The purpose of a Valentines postcard design is to grab attention, and say what you want to say in a very convincing way.

It's really the same purpose for most postcard designs.  But at Valentine's Day, there's more on the line.

The Valentines postcard designs we highlight here are all effective for several reasons.  They all make a bold, dramatic statement visually.  They stay on message.  And they all take advantage of the medium -- the card itself -- to convey a message that is fresh, authentic, and yes, heartfelt.

The postcards designs are expressed simply, like the Valentine postcard you make yourself.  But don't try this at home, unless you're skilled with wooden type, die cutting and letterpress.

Many of these Valentines postcards are each a product of a skilled, precious craft, that we all need to preserve:

A set of Valentine postcards by b.impressed at the felt & wire shop. The XO design is printed on light pink paper with traditional letterpress.

Normally, the Post Office doesn't like odd shapes stuck onto the mail it processes.  So Danielle Goates turns her non-compliant design into a photograph, and that becomes the postcard.  Her studio is sundayHatch on Etsy.


A set of six Valentines cards from Colette at Rawart Letterpress on Etsy.  Big and bold are what postcards are all about.  And nothing is bigger and bolder than what comes from a letterpress.


Not sure how well this would hold up without an envelope, but I love the concept!:  two red hearts crocheted and applied to a postcard.  They're from Isamo Crochet on Lovely Clusters.


And if you're the kind of person who prefers live Christmas trees (so you can re-plant them later), consider the Valentines postcard designed by Anne Passo and available at lovi at merchant4 . The card becomes a small crafts project with 'some assembly required:'  the balsa pieces pop out and a heart is formed.

A set of Valentine postcards by Sarah Parrott Bianculli at the Parrot Design Studio on Etsy. The Hugs and Kisses design is printed with sheer white ink on recycled A2 chipboard. Very simple, and straight from the heart.

Wednesday, January 4, 2012

Posted: Branden's Graphic Journey

Designer Braden Wise developed a series of twenty-five postcard designs inspired by his move from the American Midwest to California.  They are crafted with vintage typography style and capture the feeling of California's golden age along with lots of tongue-in-cheek whimsy. This is a great combination of classic and contemporary, retro and trendy.

Here are five from the series.  Be sure to see the full series that Braden designed at

Wednesday, November 30, 2011

Kudos: Kyle White

You can tell that the wonderful Kyle White at Kyle White Design is completely comfortable in the postcard media.

Here is a postcard design for an invitation and a series to promote Poplarville (Mississippi).

I love Kyle's bold woodblock-like elements, his typography, his weathered treatment and his versatility.


Xmas Cards

Since designers really can't run down to the Hallmark Store and pick up a packet of Christmas cards, the holidays have become an opportunity for them to show us what they've got.  It's neat to see what can be done with a postcard.

I get a kick from the Christmas postcards from slimaq designer Aleksandra Woldańska-Płocińska.  

Sure, they're put together with wonderful graphics.  But it's great to see Aleksandra's personality come through in every card of the series.

It reminds me of how designers can create identity.  And how, when they've hit the mark, designers don't even need to include a logo.





Green Inkd

One of my favorite sites for finding consistently good postcard layouts is .  They offer a marketplace for templates and customized layouts from dozens (maybe hundreds?) of artists.
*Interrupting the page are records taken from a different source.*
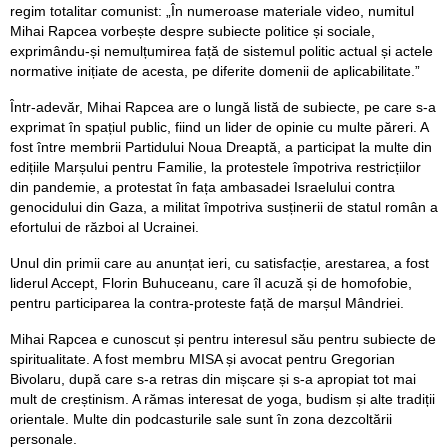
regim totalitar comunist: „În numeroase materiale video, numitul
Mihai Rapcea vorbește despre subiecte politice și sociale,
exprimându-și nemulțumirea față de sistemul politic actual și actele
normative inițiate de acesta, pe diferite domenii de aplicabilitate.”
Într-adevăr, Mihai Rapcea are o lungă listă de subiecte, pe care s-a
exprimat în spațiul public, fiind un lider de opinie cu multe păreri. A
fost între membrii Partidului Noua Dreaptă, a participat la multe din
edițiile Marșului pentru Familie, la protestele împotriva restricțiilor
din pandemie, a protestat în fața ambasadei Israelului contra
genocidului din Gaza, a militat împotriva susținerii de statul român a
efortului de război al Ucrainei.
Unul din primii care au anunțat ieri, cu satisfacție, arestarea, a fost
liderul Accept, Florin Buhuceanu, care îl acuză și de homofobie,
pentru participarea la contra-proteste față de marșul Mândriei.
Mihai Rapcea e cunoscut și pentru interesul său pentru subiecte de
spiritualitate. A fost membru MISA și avocat pentru Gregorian
Bivolaru, după care s-a retras din mișcare și s-a apropiat tot mai
mult de creștinism. A rămas interesat de yoga, budism și alte tradiții
orientale. Multe din podcasturile sale sunt în zona dezcoltării
personale.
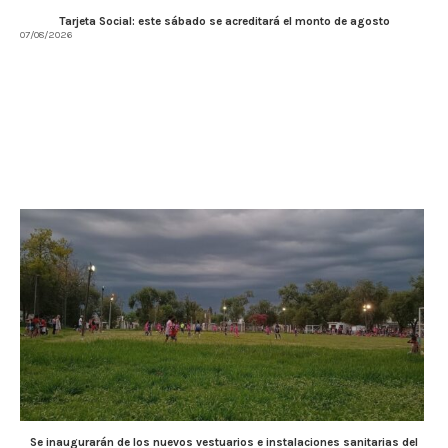
Tarjeta Social: este sábado se acreditará el monto de agosto
07/08/2026
Se inaugurarán de los nuevos vestuarios e instalaciones sanitarias del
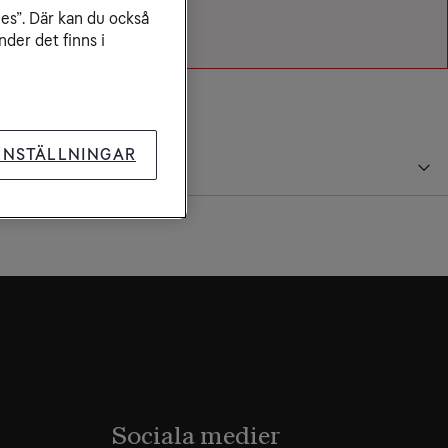
ies”. Där kan du också
der det finns i
INSTÄLLNINGAR
Sociala medier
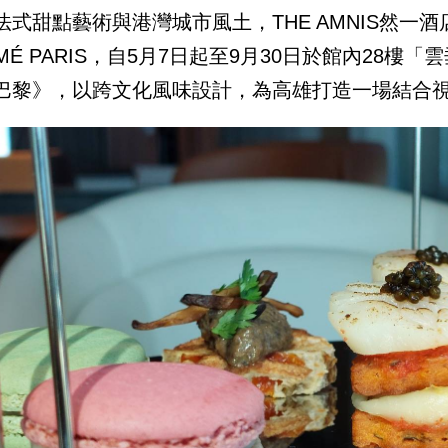
法式甜點藝術與港灣城市風土，THE AMNIS然一酒
RMÉ PARIS，自5月7日起至9月30日於館內28
巴黎》，以跨文化風味設計，為高雄打造一場結合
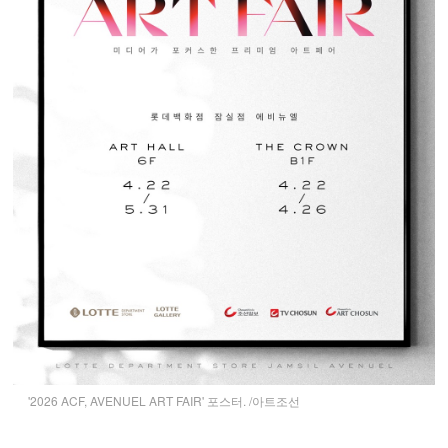
'2026 ACF, AVENUEL ART FAIR' 포스터. /아트조선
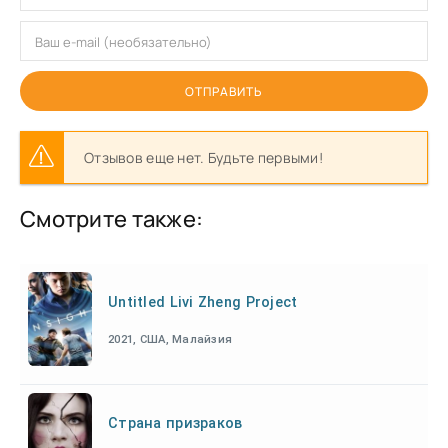
ОТПРАВИТЬ
Отзывов еще нет. Будьте первыми!
Смотрите также:
Untitled Livi Zheng Project
2021, США, Малайзия
Страна призраков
Here is a postcard design  from Octavian Belintan who shows the power of a very basic color palette.  The layouts make me want to go out and start up a landscape design business!

Tuesday, November 29, 2011

Playful Post

Thought it would be good to start on a light note, with some postcard fronts.

Here, designer Ana Lucia Soto shows off her wit, and genius, with her take on some rather famous layouts. Brillante!